Mutations in
egl-5 result in a highly penetrant Egl phenotype as a consequence of improperly specified HSN identity (Trent et al. 1983, Desai et al. 1989). Blast cells in the tails of
egl-5 males (and hermaphrodites) undergo abnormal lineages, underlying the
egl-5 Mab ( Chisholm, WBG 10.2).
egl-5 mutants are also insensitive to tail touch, coil when backing up, and are constipated. Touch: Most (over 95%)

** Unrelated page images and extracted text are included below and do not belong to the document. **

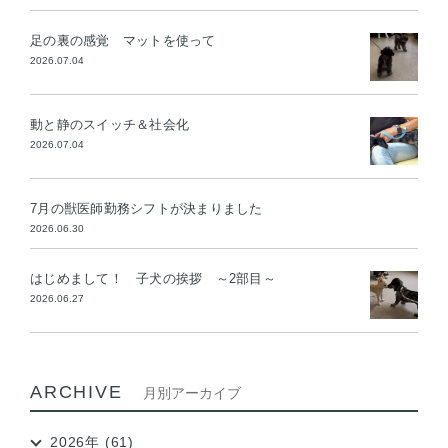
足の裏の感覚 マットを使って
2026.07.04
動と静のスイッチ＆社会化
2026.07.04
7月の獣医師勤務シフトが決まりました
2026.06.30
はじめまして！ 子犬の挨拶 ～2部目～
2026.06.27
ARCHIVE
月別アーカイブ
2026年 (61)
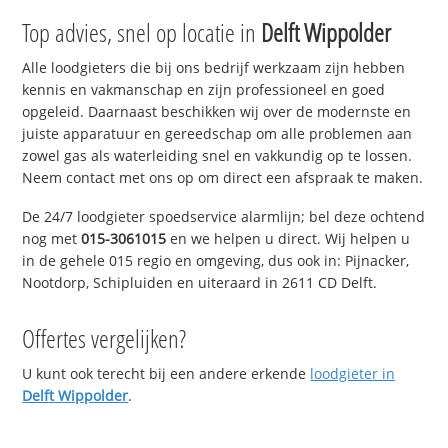
Top advies, snel op locatie in
Delft Wippolder
Alle loodgieters die bij ons bedrijf werkzaam zijn hebben
kennis en vakmanschap en zijn professioneel en goed
opgeleid. Daarnaast beschikken wij over de modernste en
juiste apparatuur en gereedschap om alle problemen aan
zowel gas als waterleiding snel en vakkundig op te lossen.
Neem contact met ons op om direct een afspraak te maken.
De 24/7 loodgieter spoedservice alarmlijn; bel deze ochtend
nog met
015-3061015
en we helpen u direct. Wij helpen u
in de gehele 015 regio en omgeving, dus ook in: Pijnacker,
Nootdorp, Schipluiden en uiteraard in 2611 CD Delft.
Offertes vergelijken?
U kunt ook terecht bij een andere erkende
loodgieter in
Delft Wippolder
.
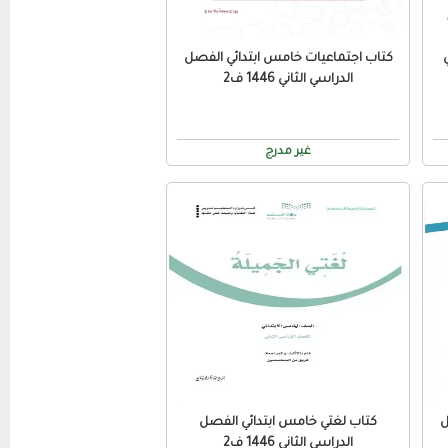
كتاب اجتماعيات خامس ابتدائي الفصل
الدراسي الثاني 1446 ف2
غير مدرج
ل
كتاب لغتي خامس ابتدائي الفصل
الدراسي الثاني 1446 ف2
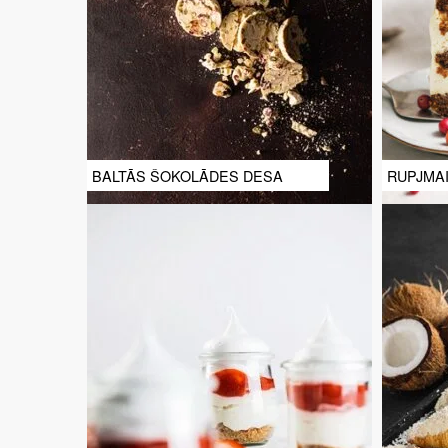
BALTĀS ŠOKOLĀDES DESA
RUPJMA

egl-5 mutants are tail Mec. About a quarter are also Tab, that is, completely insensitive to strong touch in the tail (some also show a variable response to strong touch). The latter phenotype is phenocopied by laser killing of the PVC tail interneurons (Chalfie et al. 1985) and is also seen in
deg-1(
u38) mutants, in which (amongst other things) the PVCs degenerate postembryonically ( Chalfie, WBG 10.3) in characteristic vacuoles. All 8
egl-5 alleles suppress PVC degenerations in doubles with
u38; the frequency of vacuoles is reduced to 10-20% of that in
u38 alone.
n989 and
e2399 are the strongest suppressors (10%); strangely, the amber allele
n945 suppresses the most weakly (48%), and the non-Mec non-Mab non-Unc allele
n1439 to a similar extent (42%). In conclusion, PVC identity seems partially changed in
egl-5, and this may underlie the tail touch defects, although the
n1439 phenotype implies that a PVC may not be susceptible to
u38 yet still function. and Go: In
egl-5 L1s the direction of coiling is biased ventrally ( about 5:1), but by L4 this bias has vanished. The early bias might suggest that the DD neurons are defective, since these are the only class innervating ventral muscles at this stage. To see if the Unc phenotype could be traced to specific wiring defects I reconstructed part of the posterior ventral cord and preanal ganglion from an adult
n945 hermaphrodite (beautifully sectioned by Nichol Thomson). Analysis of the reconstruction is almost complete, and some defects predictable from the lineage have been seen: for instance, the DVB process is absent. Some of the PAG neurons appear normal (PVT, PVPs, DD6), but others are not (VA12, AS11, VD12, 13, DA8, 9) and some classes have not been identified, notably AVA and AVD. The abnormalities in connectivity cannot easily be interpreted as transformations of neuron class. In summary, no smoking gun has yet been found for the coiling phenotype. Defective expulsion: Adult
egl-5 mutants are constipated as the result of a progressive defect in the expulsion motion (exp) of the defecation cycle. The defect is progressive, becoming stronger until about 2 days after the L4 moult (which is when I score it). In strong alleles only 1/4 to 1/8 cycles are exp+. The other cycles either completely lack exp(exp-) or have a partial exp movement (exp(W)) in which only the intestinal muscle contracts (normally both it and the anal depressor contract). The phenotype is strongest in
n988 and weakest in
n1439. The
egl-5 Exp differs from that seen in the putative GABA metabolism mutants
unc-25 and
unc-47, in which both larvae and adults completely lack exps in 7/8 cycles (S. Mclntire, J. Thomas, p.c.); partial exps have also been seen in
egl-2 (J. Thomas, p.c.). Some postembryonic neurons not produced in
egl-5 may be involved in control of expulsion, but attempts to phenocopy the
egl-5 Exp defect by killing the precursors to postembryonic neurons affected by
egl-5 (P12, K and Y) were only partially successful, producing a weak Exp(W) and Exp- (most cycles were still exp+).Noted in passing: Two details of the male phenotype have been examined further. First, the male sex muscles were examined under polarized light. The muscles are very variable in disposition, often highly disorganized. At low frequency (highest, at 10%, in
n945) an extra dorsal coelomocyte (dcc) has been seen. Extra dccs are seen in N2 at very low frequency ( approx. 1%). The extra dcc might arise from the rhs homolog of SM2L. pp, although no regulation is seen if SM2L.pp is killed in N2 (Sulston and White, 1980). Secondly, the abnormal gonads in
egl-5 males have occasionally been seen to produce tissue with morphology (in Nomarski) similar to that of hermaphrodite uterus (cells with highly infolded membranes enclosing a central lumen). This is seen in 5-10% of males, and is extremely variable in size and placing. Like WT hermaphrodite uterus, the 'uterus-like' stuff stains strongly with peanut lectin, giving a distinctive crumpled-tube pattern (WT male gonads appear to stain only very weakly, and variably, in the vas). It may be that egl- 5 male gonads are being partially sexually transformed (a conceivable interpretation of the lineages), but perhaps this differentiation pathway is occasionally taken when the cells are confused.